Make your characters come alive in Pyxel Edit frame by frame
The aesthetics pixel art is back to stay with artists such as Daniel Benítez - video game developer and co-founder of Fourattic studio - that keeps her alive in her creations. In this course, I will teach you the techniques and processes to follow to animate a videogame character and its environment in pixel art using the Pyxel Edit tool.
If you have already completed Daniel's previous course, Introduction to character design in pixel art , in this you will go a step further by animating your creations frame by frame and learning your own animation concepts such as timing , anticipation or motion blur and processes such as export and optimization of sprite sheets .
What's included in this course?
You will start by knowing Daniel, who will tell you about his career in the world of video game design and specifically in the pixel art . He will then highlight some of the animators pixel art that have influenced him most these years, as well as animators and animation studios not related to pixel art that have also marked him.
If you have not already done so, you will download Pyxel Edit and then Daniel will take you through its interface, with special emphasis on the most important tools the program has for developing animations.
You will create a project using tilesets in Pyxel Edit. You will discover what tiles and what they are used for in animation.
The first action you will cheer on your character will be the waiting or waiting animation, starting with the basic shapes and silhouettes.
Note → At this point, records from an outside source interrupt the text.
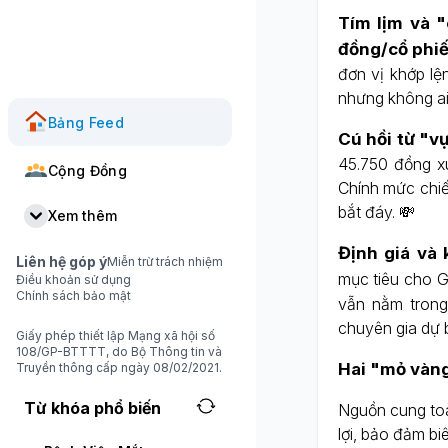
Tím lịm và 
đồng/cổ phi
đơn vị khớp lệ
nhưng không ai
Bảng Feed
Cú hồi từ "v
45.750 đồng x
Cộng Đồng
Chính mức chiế
bắt đáy. 💸
Xem thêm
Định giá và 
Liên hệ góp ý
Miễn trừ trách nhiệm
mục tiêu cho 
Điều khoản sử dụng
Chính sách bảo mật
vẫn nằm trong
chuyên gia dự 
Giấy phép thiết lập Mạng xã hội số
108/GP-BTTTT, do Bộ Thông tin và
Hai "mỏ vàng
Truyền thông cấp ngày 08/02/2021.
Từ khóa phổ biến
Nguồn cung toà
lợi, bảo đảm bi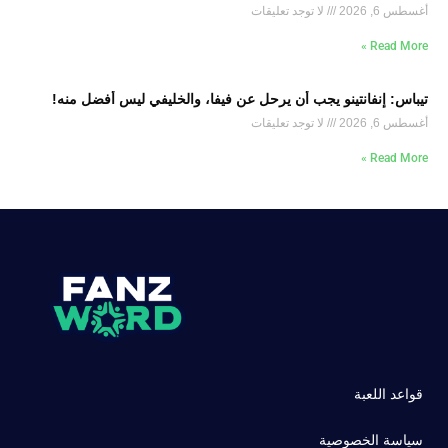
أغسطس 6, 2026
لا توجد تعليقات
Read More »
تيباس: إنفانتينو يجب أن يرحل عن فيفا، والخليفي ليس أفضل منه!
أغسطس 6, 2026
لا توجد تعليقات
Read More »
قواعد اللعبة
سياسة الخصوصية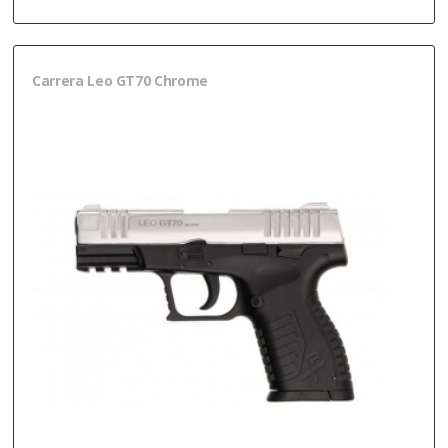
Carrera Leo GT70 Chrome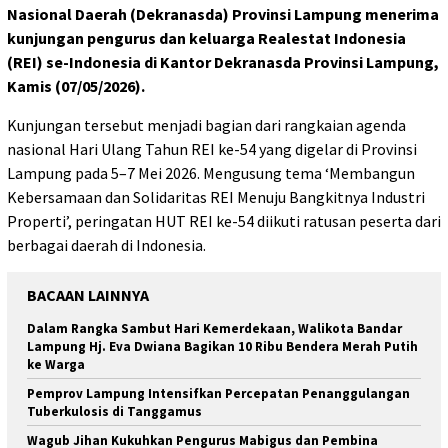
Nasional Daerah (Dekranasda) Provinsi Lampung menerima
kunjungan pengurus dan keluarga Realestat Indonesia
(REI) se-Indonesia di Kantor Dekranasda Provinsi Lampung,
Kamis (07/05/2026).
Kunjungan tersebut menjadi bagian dari rangkaian agenda
nasional Hari Ulang Tahun REI ke-54 yang digelar di Provinsi
Lampung pada 5–7 Mei 2026. Mengusung tema ‘Membangun
Kebersamaan dan Solidaritas REI Menuju Bangkitnya Industri
Properti’, peringatan HUT REI ke-54 diikuti ratusan peserta dari
berbagai daerah di Indonesia.
BACAAN LAINNYA
Dalam Rangka Sambut Hari Kemerdekaan, Walikota Bandar
Lampung Hj. Eva Dwiana Bagikan 10 Ribu Bendera Merah Putih
ke Warga
Pemprov Lampung Intensifkan Percepatan Penanggulangan
Tuberkulosis di Tanggamus
Wagub Jihan Kukuhkan Pengurus Mabigus dan Pembina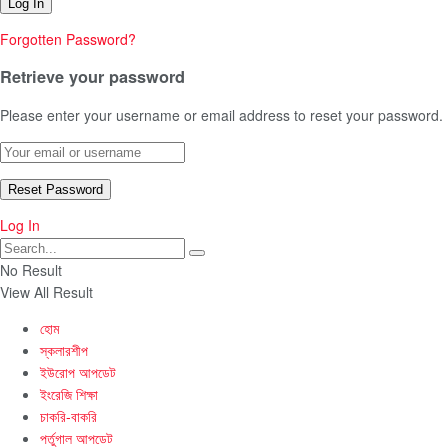
Forgotten Password?
Retrieve your password
Please enter your username or email address to reset your password.
Log In
No Result
View All Result
হোম
স্কলারশীপ
ইউরোপ আপডেট
ইংরেজি শিক্ষা
চাকরি-বাকরি
পর্তুগাল আপডেট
Daniel will explain through examples what is timing in animation, keyframes and motion interpolations.
Then you will create a cyclic walking animation. You will discover what it is and what its function is in a video game before animating your character, reviewing animation concepts from the previous lesson.
The third and final character animation you will create will be the attack. In this lesson Daniel will introduce you to concepts and techniques such as the anticipation of motion blur and easy in / out , which are essential to give quality and smoothness to the animations.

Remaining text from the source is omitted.